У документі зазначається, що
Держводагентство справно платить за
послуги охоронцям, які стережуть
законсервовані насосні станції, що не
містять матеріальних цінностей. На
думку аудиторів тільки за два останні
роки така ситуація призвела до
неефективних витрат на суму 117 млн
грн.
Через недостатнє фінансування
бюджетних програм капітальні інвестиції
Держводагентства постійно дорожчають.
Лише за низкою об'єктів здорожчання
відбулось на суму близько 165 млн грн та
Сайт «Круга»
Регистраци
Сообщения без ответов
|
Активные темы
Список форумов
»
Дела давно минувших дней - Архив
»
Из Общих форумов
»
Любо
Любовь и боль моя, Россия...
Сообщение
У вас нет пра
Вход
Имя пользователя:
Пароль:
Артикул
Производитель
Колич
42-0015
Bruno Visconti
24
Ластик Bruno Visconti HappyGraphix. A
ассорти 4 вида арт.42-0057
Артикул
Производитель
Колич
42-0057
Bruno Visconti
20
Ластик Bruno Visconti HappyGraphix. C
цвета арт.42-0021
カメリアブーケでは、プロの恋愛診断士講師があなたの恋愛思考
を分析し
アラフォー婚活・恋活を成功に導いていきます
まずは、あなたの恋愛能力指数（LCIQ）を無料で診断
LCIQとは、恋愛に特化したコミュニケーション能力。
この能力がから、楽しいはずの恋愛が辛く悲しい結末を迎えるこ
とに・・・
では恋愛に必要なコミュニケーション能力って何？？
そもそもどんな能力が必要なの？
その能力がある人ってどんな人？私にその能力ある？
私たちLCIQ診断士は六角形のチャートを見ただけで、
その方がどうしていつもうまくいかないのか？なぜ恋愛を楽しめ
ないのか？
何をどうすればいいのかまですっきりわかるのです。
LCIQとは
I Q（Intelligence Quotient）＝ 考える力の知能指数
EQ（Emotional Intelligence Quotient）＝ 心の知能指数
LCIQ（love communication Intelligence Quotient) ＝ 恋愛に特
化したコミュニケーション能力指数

§ ACTION ITEM:
Each line of the data above is to be set down exactly.

§ RESULT OF THE EXERCISE:
У документі зазначається, що
Держводагентство справно платить за
послуги охоронцям, які стережуть
законсервовані насосні станції, що не
містять матеріальних цінностей. На
думку аудиторів тільки за два останні
роки така ситуація призвела до
неефективних витрат на суму 117 млн
грн.
Через недостатнє фінансування
бюджетних програм капітальні інвестиції
Держводагентства постійно дорожчають.
Лише за низкою об'єктів здорожчання
відбулось на суму близько 165 млн грн та
Сайт «Круга»
Регистраци
Сообщения без ответов
|
Активные темы
Список форумов
»
Дела давно минувших дней - Архив
»
Из Общих форумов
»
Любо
Любовь и боль моя, Россия...
Сообщение
У вас нет пра
Вход
Имя пользователя:
Пароль:
Артикул
Производитель
Колич
42-0015
Bruno Visconti
24
Ластик Bruno Visconti HappyGraphix. A
ассорти 4 вида арт.42-0057
Артикул
Производитель
Колич
42-0057
Bruno Visconti
20
Ластик Bruno Visconti HappyGraphix. C
цвета арт.42-0021
カメリアブーケでは、プロの恋愛診断士講師があなたの恋愛思考
を分析し
アラフォー婚活・恋活を成功に導いていきます
まずは、あなたの恋愛能力指数（LCIQ）を無料で診断
LCIQとは、恋愛に特化したコミュニケーション能力。
この能力がから、楽しいはずの恋愛が辛く悲しい結末を迎えるこ
とに・・・
では恋愛に必要なコミュニケーション能力って何？？
そもそもどんな能力が必要なの？
その能力がある人ってどんな人？私にその能力ある？
私たちLCIQ診断士は六角形のチャートを見ただけで、
その方がどうしていつもうまくいかないのか？なぜ恋愛を楽しめ
ないのか？
何をどうすればいいのかまですっきりわかるのです。
LCIQとは
I Q（Intelligence Quotient）＝ 考える力の知能指数
EQ（Emotional Intelligence Quotient）＝ 心の知能指数
LCIQ（love communication Intelligence Quotient) ＝ 恋愛に特
化したコミュニケーション能力指数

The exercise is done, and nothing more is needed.